▶ _WHAT YOU NEED TO DO_:
What is needed is an exact copy of every line from the one with "[YouTube] (610, 709)" to the end of the entries below, without the pictures.

--- EXCERPTED DATA Enclosed Below ---

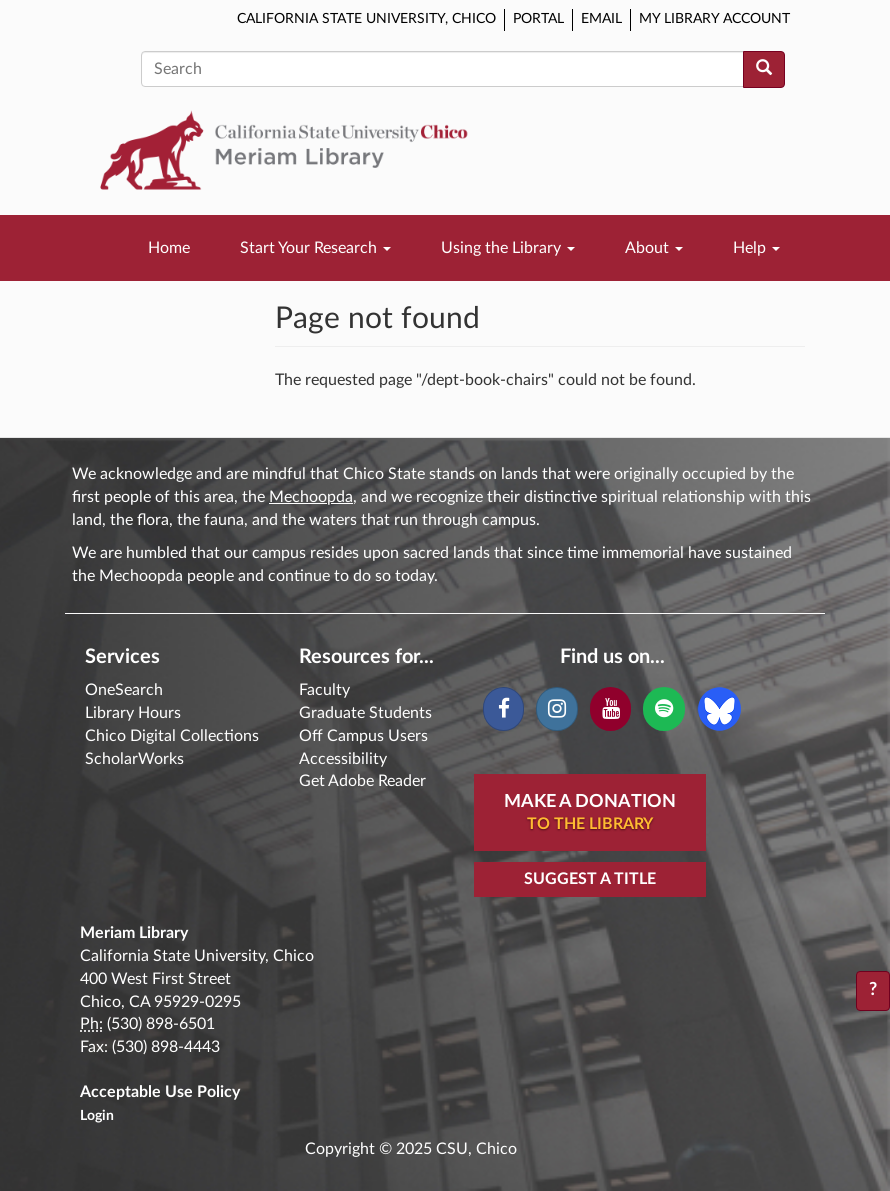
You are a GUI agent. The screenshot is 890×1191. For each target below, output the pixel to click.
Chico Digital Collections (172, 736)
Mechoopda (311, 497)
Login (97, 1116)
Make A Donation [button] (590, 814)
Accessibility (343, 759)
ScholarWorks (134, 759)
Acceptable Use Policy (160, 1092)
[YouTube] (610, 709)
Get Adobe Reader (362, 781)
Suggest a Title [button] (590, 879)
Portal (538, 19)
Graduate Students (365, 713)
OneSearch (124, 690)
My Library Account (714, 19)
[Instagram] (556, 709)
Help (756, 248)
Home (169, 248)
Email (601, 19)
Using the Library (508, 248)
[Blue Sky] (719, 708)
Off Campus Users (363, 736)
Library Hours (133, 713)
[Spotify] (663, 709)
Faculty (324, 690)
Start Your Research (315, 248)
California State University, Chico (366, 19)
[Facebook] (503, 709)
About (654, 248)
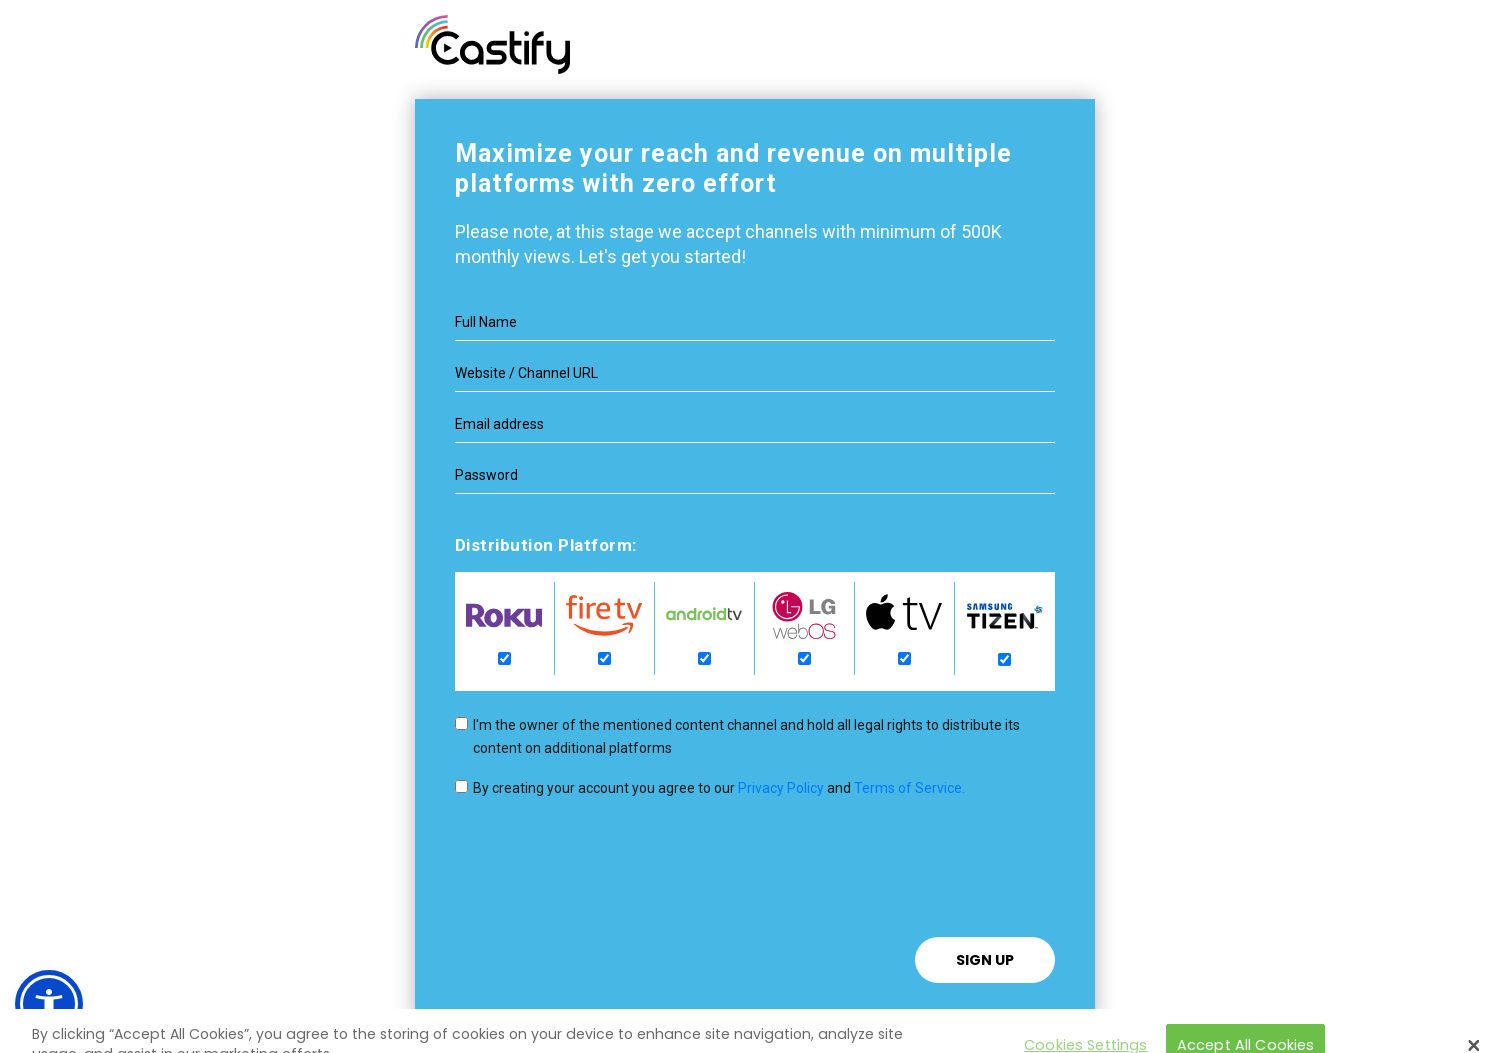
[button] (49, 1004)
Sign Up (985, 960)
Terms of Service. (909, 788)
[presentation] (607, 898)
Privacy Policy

--- End of Enclosed EXCERPTED DATA ---

▶ _EXERCISE ANSWER_:
[YouTube] (610, 709)
Get Adobe Reader (362, 781)
Suggest a Title [button] (590, 879)
Portal (538, 19)
Graduate Students (365, 713)
OneSearch (124, 690)
My Library Account (714, 19)
[Instagram] (556, 709)
Help (756, 248)
Home (169, 248)
Email (601, 19)
Using the Library (508, 248)
[Blue Sky] (719, 708)
Off Campus Users (363, 736)
Library Hours (133, 713)
[Spotify] (663, 709)
Faculty (324, 690)
Start Your Research (315, 248)
California State University, Chico (366, 19)
[Facebook] (503, 709)
About (654, 248)
[button] (49, 1004)
Sign Up (985, 960)
Terms of Service. (909, 788)
[presentation] (607, 898)
Privacy Policy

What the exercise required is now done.